Privacy-first speech-to-text for macOS.
- Works entirely offline with Parakeet TDT 0.6B v2 on MLX.
- Hold a hotkey, speak, release, and text appears in the focused app.
- Handles quiet speech and noisy rooms with optional denoising.
- Pastes most short transcriptions in under a second after release.
- Removes filler words and common transcription mistakes.
- Supports voice commands like
scratch thatanddelete last 3 words. - Shows a visual recording indicator while you speak.
- Cancels active recording automatically when macOS goes to sleep.
- macOS on Apple Silicon (M1 / M2 / M3 / …). MLX is arm64-only.
- Recommended: 16GB RAM. Running the model uses approximately 1.5GB RAM.
- Homebrew Python, not Anaconda. Anaconda can break macOS notifications and microphone permissions. Use
brew install python@3.14(or 3.12 / 3.13).
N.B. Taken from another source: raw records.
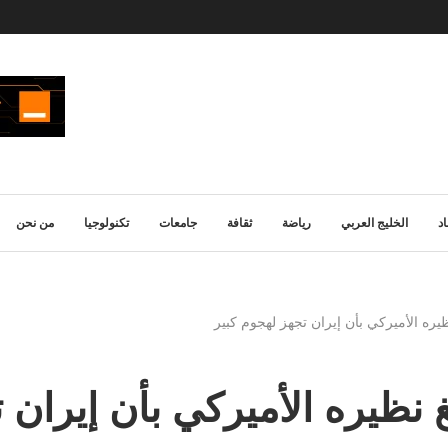
د
الخليج العربي
رياضة
ثقافة
جامعات
تكنولوجيا
من نحن
ظيره الأميركي بأن إيران تجهز لهجوم كبير
غ نظيره الأميركي بأن إيران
# 1. Install Homebrew Python (skip if you already have it)
brew install python@3.14
# 2. Clone and enter the project
git clone <repo-url> stt
cd stt
# 3. Create a virtual environment with Python's built-in venv module
python3 -m venv venv
# 4. Install dependencies into the virtual environment
venv/bin/python -m pip install -r requirements.txtThe first run downloads the Parakeet model from Hugging Face and caches it locally.
The script needs two permissions. macOS should prompt for each one the first time it triggers, but you can also grant them manually in System Settings → Privacy & Security:
- Microphone — for your terminal app (Terminal.app, iTerm2, etc.). Without this, recordings are silently empty.
- Accessibility — for your terminal app. Needed so the global hotkeys and the simulated
Cmd+Vpaste work.
After granting either permission, fully quit and reopen the terminal (Cmd+Q, not just close the window) for it to take effect.
./stt.pyClick where you want the text to land, then use either:
- Push-to-talk: hold Right Option, speak, release.
- Toggle: press Option + Command to start, press again to stop.
The transcription is pasted into the focused input and appended to transcriptions.md. Your existing plain text clipboard contents is preserved and the paste is hidden from clipboard history managers (Raycast, Maccy, Alfred, Pastebot, etc.).
Pause before and after a command so it is its own utterance:
scratch that— delete the previous utterancedelete last 3 words— delete the previous 3 words
Commands apply only within the current recording before paste.
Configure runtime behavior with environment variables:
STT_INPUT_DEVICE=<index|name> ./stt.py— choose input device by index or name; default: macOS default input.STT_DENOISE=<auto|0|1> ./stt.py—autodetects noisy clips,0disables,1forces; default:auto.STT_SOUNDS=<0|1> ./stt.py—0disables paste sound,1enables it; default:1.STT_UTTERANCE_GAP=<seconds> ./stt.py— pause length for voice-command boundaries; default:0.7.
List available devices:
python3 -c "import sounddevice as sd; print(sd.query_devices())"Common transcription fixes live in text_cleanup.py. Filler-word cleanup is always on. The wpm and word count logged in transcriptions.md reflect what you actually spoke (fillers included) — only the saved text is cleaned.
venv/bin/python -m pip install -r requirements-dev.txt
venv/bin/python -m pytestAttributeError: 'NoneType' object has no attribute 'removeAllDeliveredNotifications'— you're running under Anaconda Python. Recreate the venv using Homebrew Python (see Setup).- No audio captured / silent recordings — the terminal app doesn't have microphone permission, or Anaconda Python failed to trigger the TCC prompt. Grant permission manually in System Settings → Privacy & Security → Microphone, then fully quit and reopen the terminal.
- Hotkey does nothing — the terminal app doesn't have Accessibility permission. Grant it in System Settings → Privacy & Security → Accessibility and fully restart the terminal.
- Transcribed text appears in the terminal instead of where you wanted — the terminal was the focused window when you stopped recording. Click into your target app before pressing the stop hotkey.